METROPOLITAN – Pencemaran Sungai Cileungsi nampaknya sudah menelan banyak korban. Emak-emak yang tergabung dalam Srikandi Sayang Sungai (S3) mengontrog Dinas Lingkungan Hidup (DLH) Kabupaten Bogor karena menjadi korban baunya Sungai Cileungsi. KOMUNITAS S3 yang juga warga Perumahan Puri Nusa Indah 2, Kecamatan Cileungsi, Kabupaten Bogor, mendatan­gi kantor DLH, kemarin. Me­reka meminta pemkab segera mengambil langkah tegas ter­kait dampak pencemaran yang merugikan warga sekitar.

Ketua S3 sekaligus Koordi­nator Aksi, Septiana, menga­takan, warga resah dengan adanya Sungai Cileungsi yang kerap menimbulkan bau tak sedap. Banyak pabrik yang buang limbah sembarangan karena kurangnya pengawasan Pemkab Bogor. “Kami mera­sakan baunya sangat meny­engat. Dulu jernih sekarang berubah hitam pekat,” katanya.
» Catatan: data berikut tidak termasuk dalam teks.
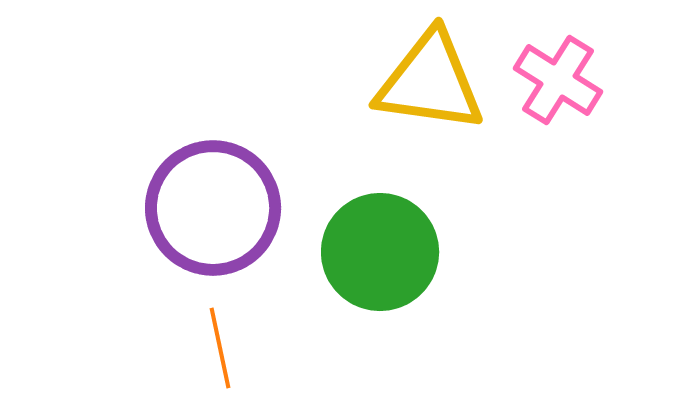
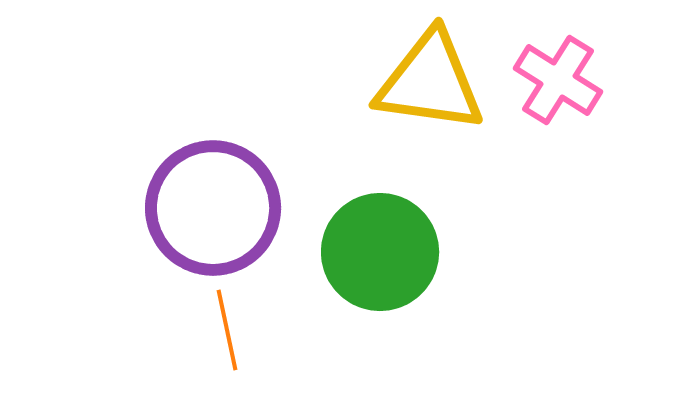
orange line: moved 7 px right, 18 px up
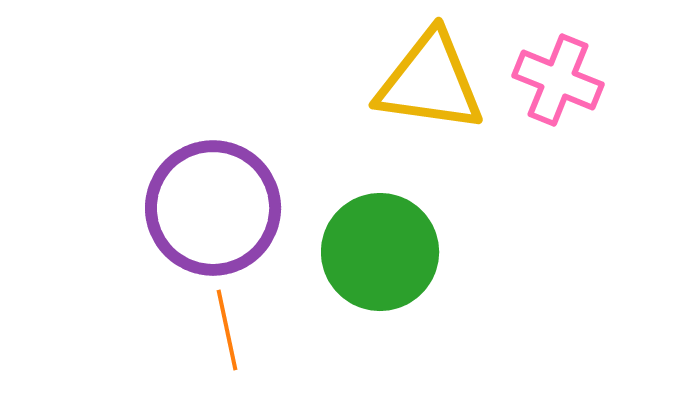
pink cross: rotated 10 degrees counterclockwise
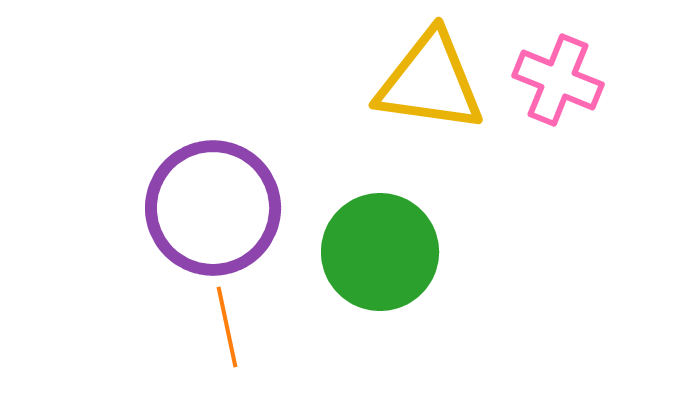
orange line: moved 3 px up
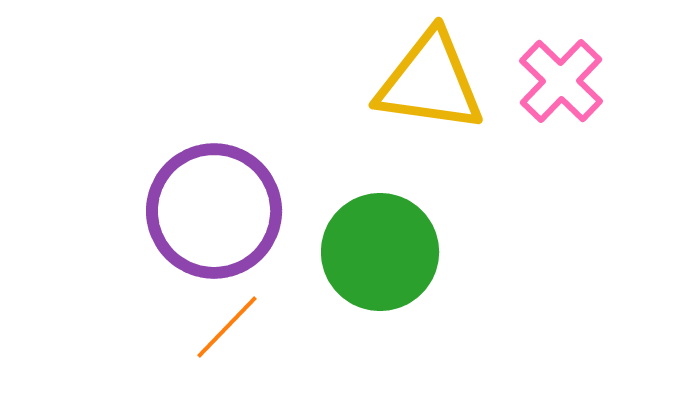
pink cross: moved 3 px right, 1 px down; rotated 22 degrees clockwise
purple circle: moved 1 px right, 3 px down
orange line: rotated 56 degrees clockwise
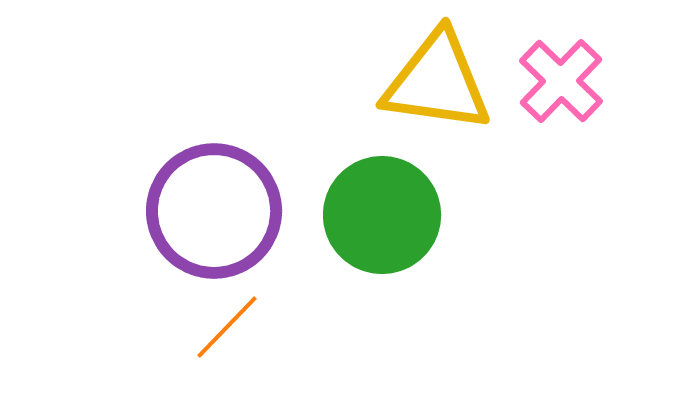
yellow triangle: moved 7 px right
green circle: moved 2 px right, 37 px up
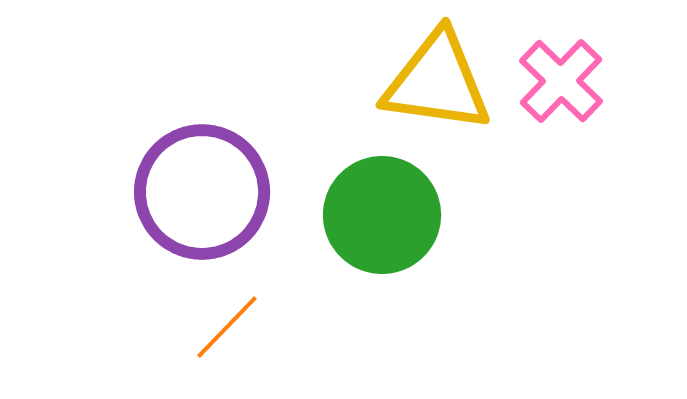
purple circle: moved 12 px left, 19 px up
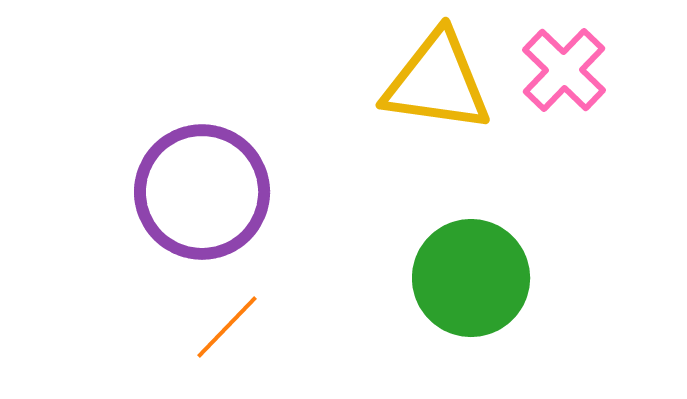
pink cross: moved 3 px right, 11 px up
green circle: moved 89 px right, 63 px down
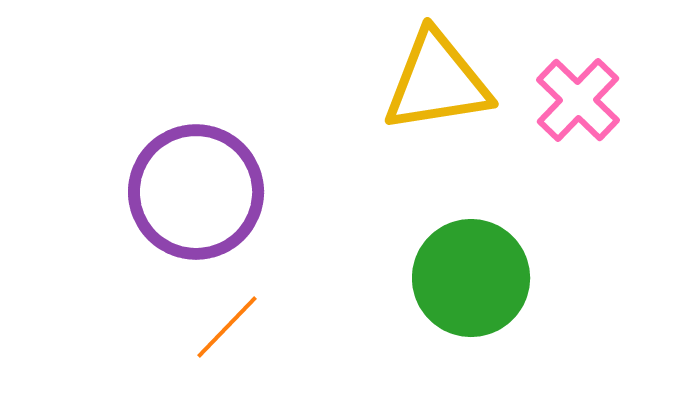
pink cross: moved 14 px right, 30 px down
yellow triangle: rotated 17 degrees counterclockwise
purple circle: moved 6 px left
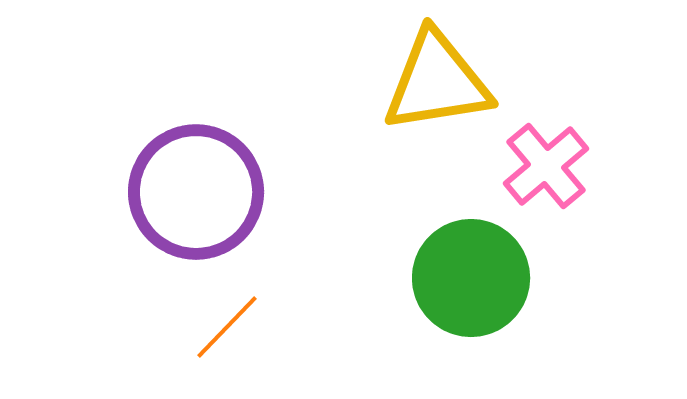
pink cross: moved 32 px left, 66 px down; rotated 6 degrees clockwise
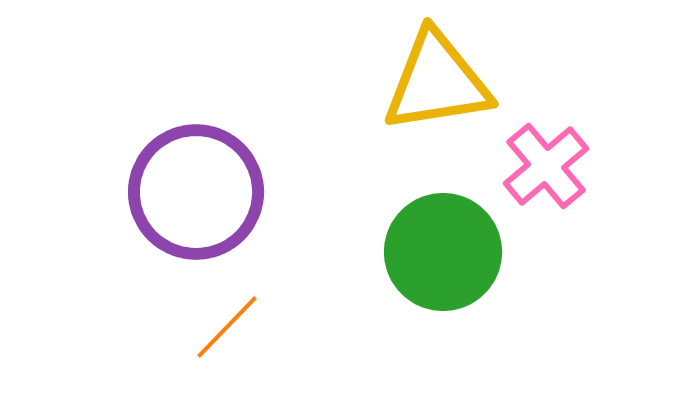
green circle: moved 28 px left, 26 px up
Ia menuturkan, banyak warga yang merasa dirugikan dengan adanya limbah pabrik itu. Sejak air sungai tercemar, warga sudah tidak mengguna­kan untuk keperluan sehari-hari, seperti mandi, mencuci dan minum. ”Kami butuh untuk hidup. Melihat kali menghitam, justru kami ke­bingungan untuk mengon­sumsi air. Kami minta Pemkab Bogor melalui DLH segera menindak tegas pabrik yang sudah membuat sungai ter­cemar,” tegasnya.

Bahkan sesuai hasil tes la­boratorium, lanjut dia, kon­disi Sungai Cileungsi sudah meresahkan. Banyak warga yang mengalami gatal-gatal. “Bukan hanya bau menyengat saat lewat saja, pakaian yang ada di lemari pun ikutan bau. Tolong dinas memperhatikan nasib kami,’’ ujarnya.

Terpisah, Kepala DLH Ka­bupaten Bogor, Pandji Ksa­triadji, mengaku sudah mela­kukan uji sampel terhadap air Sungai Cileungsi yang ber­warna hitam dan bau. Sungai yang terbentang di Kabupaten Bogor dan Bekasi itu tercemar limbah deterjen, minyak dan Total Suspended Solid (TSS). “Tiga parameter itu yang men­jadi temuan hasil uji lab. Se­mua melebihi ambang batas baku mutu air sesuai Peratu­ran Pemerintah nomor 82 Tahun 2001 tentang Pengelo­laan Kualitas Air dan Pengen­dalian Pencemaran Ling­kungan,” katanya.

Menurut Pandji, pihaknya baru akan menjadwalkan si­dak ke pabrik-pabrik setelah melakukan uji sampling air sekali lagi. “Besok kami akan ambil sampel air kembali, kemudian kita akan rapat dengan instansi terkait dalam hal ini BBWSCC (Balai Besar Sungai Ciliwung Cisadane). Baru kemudian dilakukan tindakan,” ujar Pandji.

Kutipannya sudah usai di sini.